The “not real communism” defense has the opposite problem. Concentrating all power in a vanguard party, suppressing class enemies, and eliminating institutional checks aren’t deviations from Marxism-Leninism, they’re core features. Once you’ve done all that, totalitarian horror isn’t a failure of implementation but a foreseeable consequence of the design. (Also, the CCP is still putting Mao on all their banknotes.)
”Time-tested” doesn’t mean “never fails”, it means better outcomes on average, less catastrophic failures, and mechanisms to recognize and correct its own failures. The right question isn’t “does liberalism guarantee safety?” (nothing does), it’s “which system produces the best outcomes and has the strongest safeguards?” The historical record is pretty clear.
On the Nazis exploiting Weimar democracy
The argument seems to be essentially: “Nazis rose to power in a liberal society, therefore liberalism enabled Nazism.” But this arguably confuses background conditions with causation. The Nazis also exploited elections, but most people still seem quite partial to them.
The actual causal story involves the Treaty of Versailles, hyperinflation, the Great Depression, Weimar’s specific constitutional weaknesses, the mutual radicalization spiral between communists and Nazis, and the political establishment’s catastrophic miscalculation in thinking they could “control” Hitler. Free speech was a minor ingredient, if that.
The fact that safeguards sometimes fail doesn’t mean the safeguards are the problem. Some people die in car crashes even while wearing seatbelts.

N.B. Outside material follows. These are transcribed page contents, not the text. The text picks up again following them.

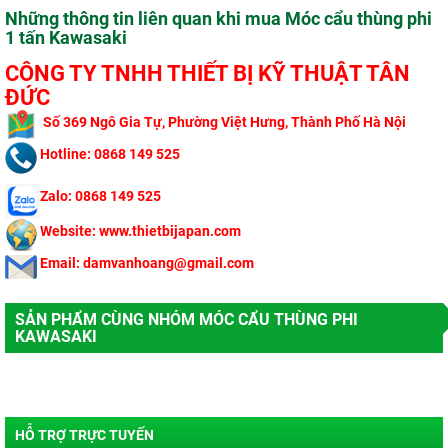
Những thông tin liên quan khi mua Móc cẩu thùng phi
1 tấn Kawasaki
CÔNG TY TNHH THIẾT BỊ KỸ THUẬT TÂN
ĐỨC
​
Số 369 Ngô Gi
a Tự, Phường Việt Hưng, Thành Phố Hà Nội
Hotline: 0868 149 525
Zalo: 0868 149 525
Website: www.thietbijapan.com
Email: damvanhoang@gmail.com
SẢN PHẨM CÙNG NHÓM MÓC CẨU THÙNG PHI
KAWASAKI
HỖ TRỢ TRỰC TUYẾN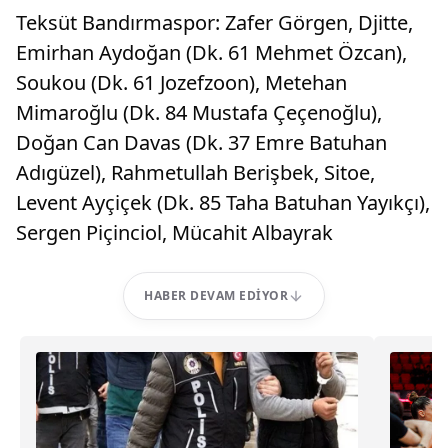
Teksüt Bandırmaspor: Zafer Görgen, Djitte,
Emirhan Aydoğan (Dk. 61 Mehmet Özcan),
Soukou (Dk. 61 Jozefzoon), Metehan
Mimaroğlu (Dk. 84 Mustafa Çeçenoğlu),
Doğan Can Davas (Dk. 37 Emre Batuhan
Adıgüzel), Rahmetullah Berişbek, Sitoe,
Levent Ayçiçek (Dk. 85 Taha Batuhan Yayıkçı),
Sergen Piçinciol, Mücahit Albayrak
HABER DEVAM EDIYOR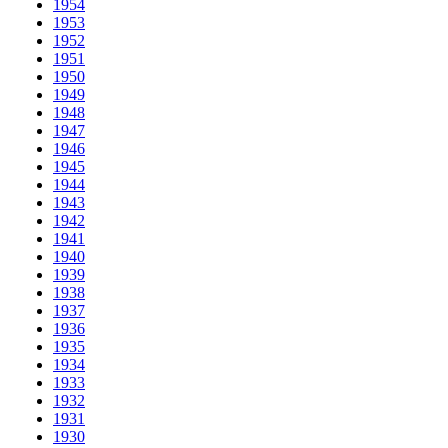
1954
1953
1952
1951
1950
1949
1948
1947
1946
1945
1944
1943
1942
1941
1940
1939
1938
1937
1936
1935
1934
1933
1932
1931
1930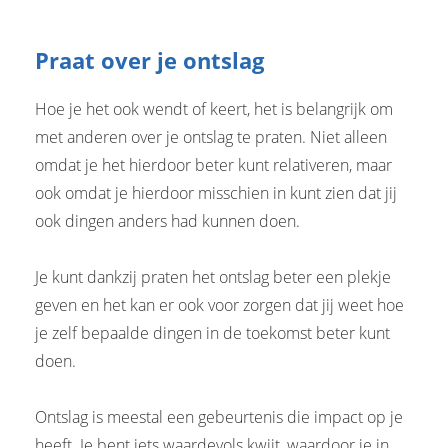
Praat over je ontslag
Hoe je het ook wendt of keert, het is belangrijk om
met anderen over je ontslag te praten. Niet alleen
omdat je het hierdoor beter kunt relativeren, maar
ook omdat je hierdoor misschien in kunt zien dat jij
ook dingen anders had kunnen doen.
Je kunt dankzij praten het ontslag beter een plekje
geven en het kan er ook voor zorgen dat jij weet hoe
je zelf bepaalde dingen in de toekomst beter kunt
doen.
Ontslag is meestal een gebeurtenis die impact op je
heeft. Je bent iets waardevols kwijt, waardoor je in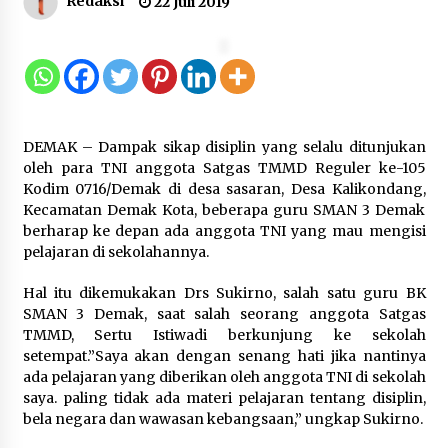
Redaksi
22 Juli 2019
12 Coklat Terbaik dan Enak di
Pasaran
8 Agustus 2026
DEMAK – Dampak sikap disiplin yang selalu ditunjukan
9 Kopi Botol Terbaik yang Praktis
oleh para TNI anggota Satgas TMMD Reguler ke-105
untuk Menemani Aktivitas
Kodim 0716/Demak di desa sasaran, Desa Kalikondang,
Kecamatan Demak Kota, beberapa guru SMAN 3 Demak
8 Agustus 2026
berharap ke depan ada anggota TNI yang mau mengisi
pelajaran di sekolahannya.
Hal itu dikemukakan Drs Sukirno, salah satu guru BK
Kemenpar Turut Perkuat
SMAN 3 Demak, saat salah seorang anggota Satgas
Pengembangan KEK Samota
TMMD, Sertu Istiwadi berkunjung ke sekolah
sebagai Destinasi Wisata Bahari
setempat.”Saya akan dengan senang hati jika nantinya
Berkelas Dunia
ada pelajaran yang diberikan oleh anggota TNI di sekolah
saya. paling tidak ada materi pelajaran tentang disiplin,
8 Agustus 2026
bela negara dan wawasan kebangsaan,” ungkap Sukirno.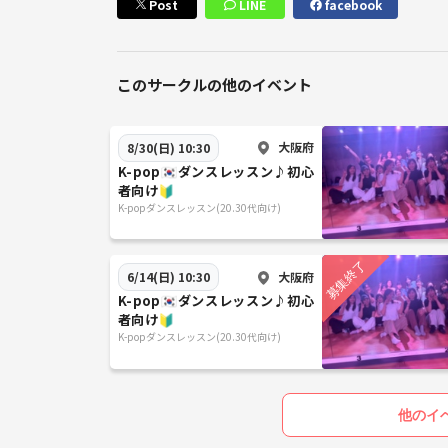
Post
LINE
facebook
このサークルの他のイベント
大阪府
8/30(日) 10:30
K-pop🇰🇷ダンスレッスン♪初心
者向け🔰
K-popダンスレッスン(20.30代向け)
大阪府
6/14(日) 10:30
K-pop🇰🇷ダンスレッスン♪初心
者向け🔰
K-popダンスレッスン(20.30代向け)
他のイ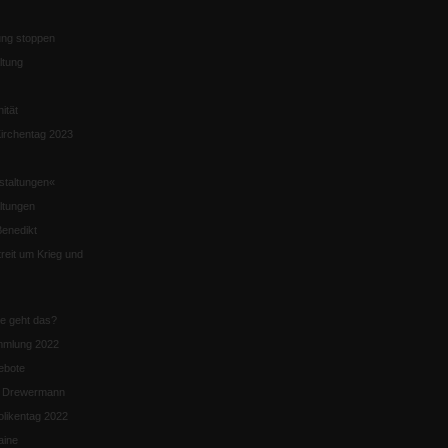
ng stoppen
ltung
nität
irchentag 2023
staltungen«
ltungen
enedikt
eit um Krieg und
ie geht das?
mmlung 2022
ebote
n Drewermann
likentag 2022
aine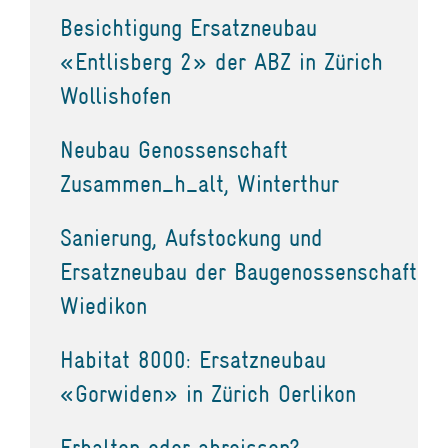
Besichtigung Ersatzneubau
«Entlisberg 2» der ABZ in Zürich
Wollishofen
Neubau Genossenschaft
Zusammen_h_alt, Winterthur
Sanierung, Aufstockung und
Ersatzneubau der Baugenossenschaft
Wiedikon
Habitat 8000: Ersatzneubau
«Gorwiden» in Zürich Oerlikon
Erhalten oder abreissen?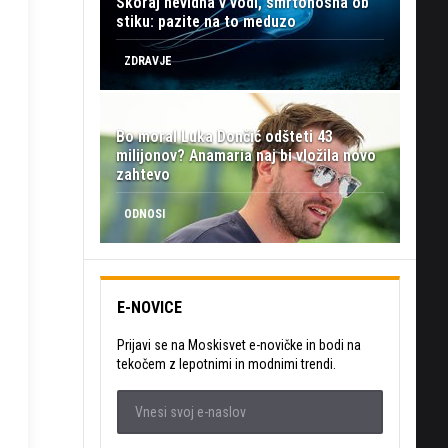
Skoraj nevidna v vodi, smrtonosna ob
stiku: pazite na to meduzo
ZDRAVJE
Bo moral Luka Dončić odšteti 43
milijonov? Anamaria naj bi vložila novo
zahtevo
ODNOSI
E-NOVICE
Prijavi se na Moskisvet e-novičke in bodi na
tekočem z lepotnimi in modnimi trendi.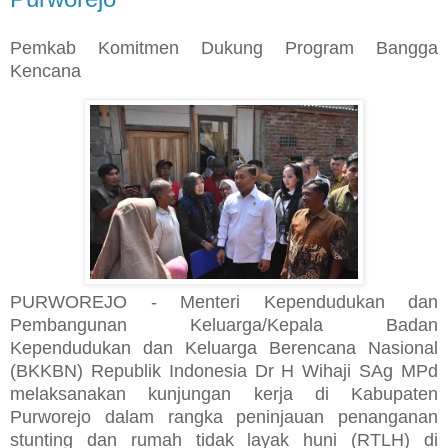
Pemkab Komitmen Dukung Program Bangga
Kencana
PURWOREJO - Menteri Kependudukan dan
Pembangunan Keluarga/Kepala Badan
Kependudukan dan Keluarga Berencana Nasional
(BKKBN) Republik Indonesia Dr H Wihaji SAg MPd
melaksanakan kunjungan kerja di Kabupaten
Purworejo dalam rangka peninjauan penanganan
stunting dan rumah tidak layak huni (RTLH) di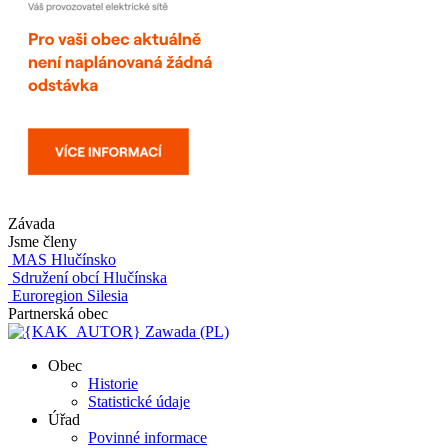
Závada
Jsme členy
MAS Hlučínsko
Sdružení obcí Hlučínska
Euroregion Silesia
Partnerská obec
Zawada (PL)
Obec
Historie
Statistické údaje
Úřad
Povinné informace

The wide classical liberalism bucket
I agree that not all values in the admittedly wide “classical liberal bucket” are equally anti-fanatical. For what it’s worth, I’m quite concerned about extreme wealth inequality, partly because it enables potential oligarchs to subvert the very system of liberal democracy. But the core claim is about the procedural principles—separation of powers, rule of law, universal rights, institutional checks—and those seem pretty robustly anti-fanatical to me.